Visto desde arriba, El Tarra luce como tantos otros pueblos de Colombia:
un reguero de casas apaciblemente asentado frente al río, en un
estrecho valle ensombrecido por las nubes. En el tramo final de la
carretera que llega de Ocaña, las acrobacias de los viejos Renault que
hacen el trayecto y se deslizan con insólita destreza por el fangal de varios
kilómetros que desciende abruptamente hacia el poblado, concentran toda
la atención del viajero que llega a un lugar reputado como uno de los
sitios más peligrosos del país. Justo antes de las primeras casas, el
conductor entrega 5.000 pesos a una joven que levanta la guadua que
cierra el paso. Doscientos metros más adelante, una base militar
flanqueada por garitas con sacos de arena pintados de verde y centinelas
en arreos de combate domina el casco urbano. El centro y el parque,
llenos de gente y de motos, se vacían no bien cae la tarde, como todo el
pueblo. La gente se acuesta temprano –unos en sus casas y, por estos
días, otros, fuera de ellas, en albergues improvisados– rogando que
amanezca pronto y, al menos esa noche, no pase nada en El Tarra, un
polvorín que, como todo el Catatumbo, encierra las claves del futuro de
la guerra y la paz en Colombia.
“Dos pelaos de civil, con pistolas, me pararon, me obligaron a atravesar el bus y a salir corriendo”, cuenta al día siguiente Jairo, chofer de uno de los buses que todavía se arriesgan por estas carreteras. Desde la madrugada, su vehículo, pintado con letreros en aerosol negro que dicen “carro bomba” y “Farc.EP”, bloquea la pantanosa vía de bajada hacia El Tarra, a unos dos kilómetros del pueblo. Tomará cerca de una semana que peritos en explosivos lleguen de Cúcuta o Bogotá a verificar si se trata de un falso carro bomba o uno de verdad.
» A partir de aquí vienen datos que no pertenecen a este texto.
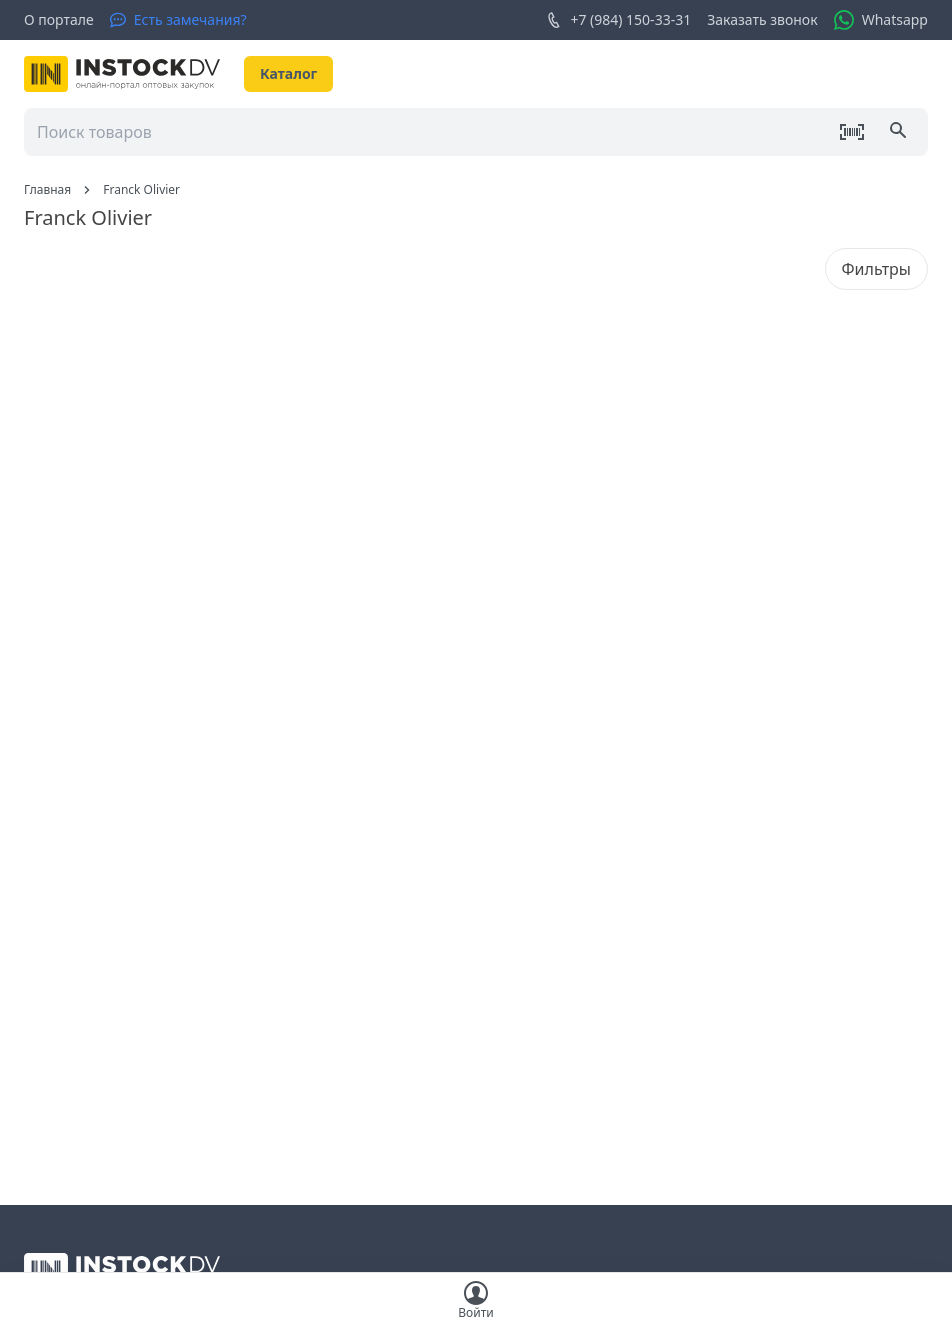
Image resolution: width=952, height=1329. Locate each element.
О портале (59, 19)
En el día, los viajeros se limitan a desmontar del vehículo en el que llegan, pasan junto al bus y caminan hasta el pueblo, cargando hijos y corotos. Pronto los mototaxis acuden a prestar servicio a los viajeros. “Los prudentes apagan el celular para pasar al lado del bus; los demás, pasamos y listo”, cuenta uno. “Es la segunda vez que me pasa”, concluye Jairo, resignado.
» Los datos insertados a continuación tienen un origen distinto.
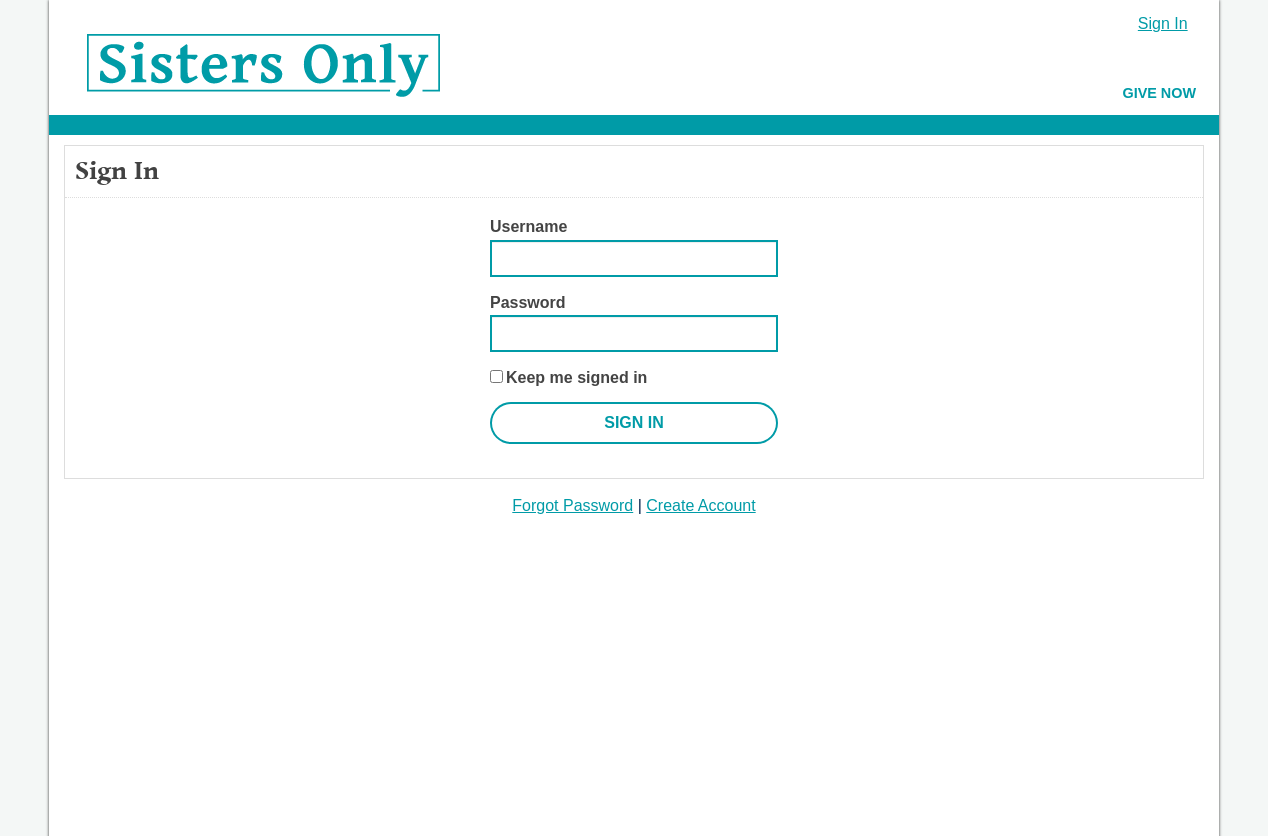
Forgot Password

Viajar al Catatumbo es ir a otra Colombia. Escenas como la de este bus que paraliza una carretera una semana, cilindros que la guerrilla lanza contra instalaciones militares y acaban aterrizando en casas vecinas y bombas que matan por igual uniformados y civiles son las noticias que los medios nacionales publican con macabra regularidad desde comienzos del año sobre El Tarra y los demás pueblos de la región. Para el resto de Colombia, el Catatumbo es el país de la guerra. Y lo es, también, para el gobierno, que está enviando miles de soldados de la recién creada Fuerza de Tarea Conjunta Vulcano para combatir a las Farc y el Eln en uno de sus santuarios y a grupos de fuerzas especiales para buscar, entre otros, a Timochenko e Iván Márquez, los dos jefes de esa guerrilla que se cree se mueven entre esa región y Venezuela, y a Megateo, que lidera una facción narcotizada del antiguo EPL.
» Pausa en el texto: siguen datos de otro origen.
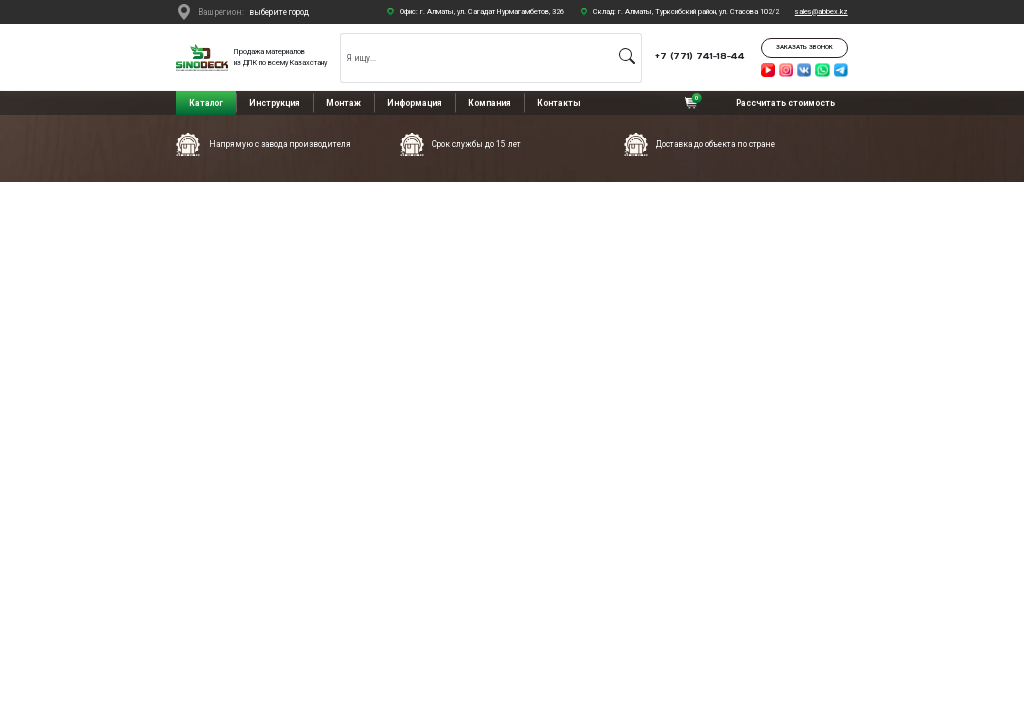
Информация (414, 103)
Pero el Catatumbo no es un teatro de guerra, o al menos no es solo eso, para sus habitantes. A ellos, más que los tiros y las bombas, les preocupan otras cosas. Y por eso también, viajar al Catatumbo es ir a otra Colombia. Una donde, en medio de la guerra, la vida ordinaria continúa y se oyen otros clamores.
Otros clamores
“Hay factores que perjudican a la gente más que el orden público; hay problemas más importantes a los que los atentados les hacen una cortina de humo”, dice Yeison Claro, secretario de gobierno de El Tarra. Y esta no es solo la visión de un funcionario. A lo largo de la semana en la que este corresponsal recorrió el Catatumbo, en cada pueblo toda la gente con la que habló insistió en los mismos tres problemas básicos, que llevan décadas sin solución: la salud, la educación y la carretera.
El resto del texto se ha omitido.